**DATA TO EXAMINE:**

+===+

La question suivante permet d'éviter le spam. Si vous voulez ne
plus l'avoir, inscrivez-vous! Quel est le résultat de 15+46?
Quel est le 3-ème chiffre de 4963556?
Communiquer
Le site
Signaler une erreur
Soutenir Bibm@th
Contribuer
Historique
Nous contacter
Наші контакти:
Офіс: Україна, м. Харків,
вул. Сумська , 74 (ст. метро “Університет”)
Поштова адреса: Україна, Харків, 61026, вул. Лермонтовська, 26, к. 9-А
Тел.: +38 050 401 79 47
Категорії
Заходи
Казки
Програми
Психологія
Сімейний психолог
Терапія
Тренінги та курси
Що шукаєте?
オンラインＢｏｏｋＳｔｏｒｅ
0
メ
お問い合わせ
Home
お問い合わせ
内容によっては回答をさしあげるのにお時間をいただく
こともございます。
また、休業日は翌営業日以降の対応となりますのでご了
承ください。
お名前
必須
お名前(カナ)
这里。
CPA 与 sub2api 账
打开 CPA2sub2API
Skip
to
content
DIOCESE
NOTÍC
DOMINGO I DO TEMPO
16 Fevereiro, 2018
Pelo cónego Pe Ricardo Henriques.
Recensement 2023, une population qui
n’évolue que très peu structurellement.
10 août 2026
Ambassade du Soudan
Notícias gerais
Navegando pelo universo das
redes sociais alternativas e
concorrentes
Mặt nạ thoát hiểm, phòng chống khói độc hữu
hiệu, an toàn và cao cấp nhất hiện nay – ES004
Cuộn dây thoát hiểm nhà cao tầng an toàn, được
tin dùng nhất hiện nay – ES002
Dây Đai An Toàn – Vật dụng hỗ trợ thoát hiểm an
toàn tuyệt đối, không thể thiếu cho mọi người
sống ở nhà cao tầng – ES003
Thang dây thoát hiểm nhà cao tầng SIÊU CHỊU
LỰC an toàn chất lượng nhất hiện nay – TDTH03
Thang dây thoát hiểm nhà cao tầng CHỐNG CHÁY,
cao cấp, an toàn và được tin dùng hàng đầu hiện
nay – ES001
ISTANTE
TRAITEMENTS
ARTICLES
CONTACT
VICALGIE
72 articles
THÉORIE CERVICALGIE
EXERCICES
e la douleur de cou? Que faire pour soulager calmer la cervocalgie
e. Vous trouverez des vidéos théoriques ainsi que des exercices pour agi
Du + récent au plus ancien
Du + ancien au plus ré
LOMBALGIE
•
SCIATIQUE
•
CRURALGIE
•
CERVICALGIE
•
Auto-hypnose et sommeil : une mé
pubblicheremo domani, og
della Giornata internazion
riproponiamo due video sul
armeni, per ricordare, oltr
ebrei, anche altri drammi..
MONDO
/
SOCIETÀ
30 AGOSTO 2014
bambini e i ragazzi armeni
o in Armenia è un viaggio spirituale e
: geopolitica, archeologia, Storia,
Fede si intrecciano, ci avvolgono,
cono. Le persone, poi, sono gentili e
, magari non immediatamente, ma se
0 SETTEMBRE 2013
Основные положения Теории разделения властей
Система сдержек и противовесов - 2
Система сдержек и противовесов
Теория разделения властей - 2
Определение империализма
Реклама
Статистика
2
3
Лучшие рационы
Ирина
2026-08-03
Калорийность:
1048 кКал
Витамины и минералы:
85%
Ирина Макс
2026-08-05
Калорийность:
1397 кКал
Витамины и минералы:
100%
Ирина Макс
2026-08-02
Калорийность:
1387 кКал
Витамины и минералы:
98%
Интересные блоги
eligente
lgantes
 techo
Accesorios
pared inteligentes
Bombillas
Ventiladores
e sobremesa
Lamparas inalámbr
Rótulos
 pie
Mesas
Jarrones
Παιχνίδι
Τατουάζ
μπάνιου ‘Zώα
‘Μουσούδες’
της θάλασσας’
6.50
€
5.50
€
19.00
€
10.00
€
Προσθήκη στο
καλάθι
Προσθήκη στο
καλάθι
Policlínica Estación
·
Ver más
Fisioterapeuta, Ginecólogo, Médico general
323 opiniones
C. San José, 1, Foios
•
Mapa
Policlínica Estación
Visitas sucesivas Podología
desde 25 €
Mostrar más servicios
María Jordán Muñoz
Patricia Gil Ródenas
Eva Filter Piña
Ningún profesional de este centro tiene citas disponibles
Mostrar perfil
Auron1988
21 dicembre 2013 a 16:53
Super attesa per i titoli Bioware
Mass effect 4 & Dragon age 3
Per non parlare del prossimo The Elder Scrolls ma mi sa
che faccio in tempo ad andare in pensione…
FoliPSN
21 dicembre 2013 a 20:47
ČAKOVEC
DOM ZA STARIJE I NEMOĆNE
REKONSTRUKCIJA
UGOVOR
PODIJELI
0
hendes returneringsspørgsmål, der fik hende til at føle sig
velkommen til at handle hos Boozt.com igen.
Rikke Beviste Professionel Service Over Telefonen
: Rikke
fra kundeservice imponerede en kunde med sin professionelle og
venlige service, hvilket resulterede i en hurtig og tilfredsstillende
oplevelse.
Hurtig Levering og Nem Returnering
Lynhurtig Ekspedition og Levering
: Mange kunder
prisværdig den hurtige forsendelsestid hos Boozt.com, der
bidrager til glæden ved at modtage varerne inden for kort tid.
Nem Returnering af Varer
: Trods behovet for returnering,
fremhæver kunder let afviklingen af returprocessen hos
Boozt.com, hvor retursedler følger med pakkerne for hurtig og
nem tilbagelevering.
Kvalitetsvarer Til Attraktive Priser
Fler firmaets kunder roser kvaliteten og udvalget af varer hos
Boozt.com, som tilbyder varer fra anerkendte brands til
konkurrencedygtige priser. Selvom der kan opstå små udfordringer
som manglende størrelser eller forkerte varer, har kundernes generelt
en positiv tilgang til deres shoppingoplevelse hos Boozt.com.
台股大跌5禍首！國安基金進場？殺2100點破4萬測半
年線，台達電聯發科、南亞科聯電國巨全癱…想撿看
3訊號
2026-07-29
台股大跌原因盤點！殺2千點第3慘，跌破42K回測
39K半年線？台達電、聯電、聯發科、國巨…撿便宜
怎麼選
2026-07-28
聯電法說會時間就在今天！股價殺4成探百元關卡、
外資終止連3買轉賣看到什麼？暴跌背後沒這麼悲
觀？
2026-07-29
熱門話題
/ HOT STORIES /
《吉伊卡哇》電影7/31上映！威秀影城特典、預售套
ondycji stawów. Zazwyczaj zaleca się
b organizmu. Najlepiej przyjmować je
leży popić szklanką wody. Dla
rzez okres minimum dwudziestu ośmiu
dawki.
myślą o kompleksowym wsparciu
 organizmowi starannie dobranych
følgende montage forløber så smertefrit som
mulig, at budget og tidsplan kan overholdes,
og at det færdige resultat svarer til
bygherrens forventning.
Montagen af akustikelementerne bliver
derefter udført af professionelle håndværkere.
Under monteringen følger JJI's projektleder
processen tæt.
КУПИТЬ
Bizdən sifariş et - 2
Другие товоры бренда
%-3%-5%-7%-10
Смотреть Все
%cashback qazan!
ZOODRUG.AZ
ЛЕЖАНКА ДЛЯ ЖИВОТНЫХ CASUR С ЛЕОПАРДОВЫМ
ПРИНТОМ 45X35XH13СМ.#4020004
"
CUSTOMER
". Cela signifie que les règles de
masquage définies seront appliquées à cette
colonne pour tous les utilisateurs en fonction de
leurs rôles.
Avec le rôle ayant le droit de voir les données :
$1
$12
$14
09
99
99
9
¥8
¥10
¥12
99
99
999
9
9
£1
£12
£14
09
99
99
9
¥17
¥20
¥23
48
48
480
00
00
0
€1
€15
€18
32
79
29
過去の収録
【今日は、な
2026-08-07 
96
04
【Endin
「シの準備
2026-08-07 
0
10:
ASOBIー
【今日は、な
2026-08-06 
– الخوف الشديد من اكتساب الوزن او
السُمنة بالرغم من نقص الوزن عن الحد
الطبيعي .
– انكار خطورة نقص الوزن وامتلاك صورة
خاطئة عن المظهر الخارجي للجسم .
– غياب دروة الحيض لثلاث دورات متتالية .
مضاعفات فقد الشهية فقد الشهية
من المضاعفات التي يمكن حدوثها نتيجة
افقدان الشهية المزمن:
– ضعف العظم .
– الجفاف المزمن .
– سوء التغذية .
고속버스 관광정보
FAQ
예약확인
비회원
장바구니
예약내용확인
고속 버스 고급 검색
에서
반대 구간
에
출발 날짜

+===+

**EXERCISE REQUIREMENTS:** Look at each line above and note whether it holds the word "hiểm". Report how many do, as the number only.

**OUTPUT BELOW:** 5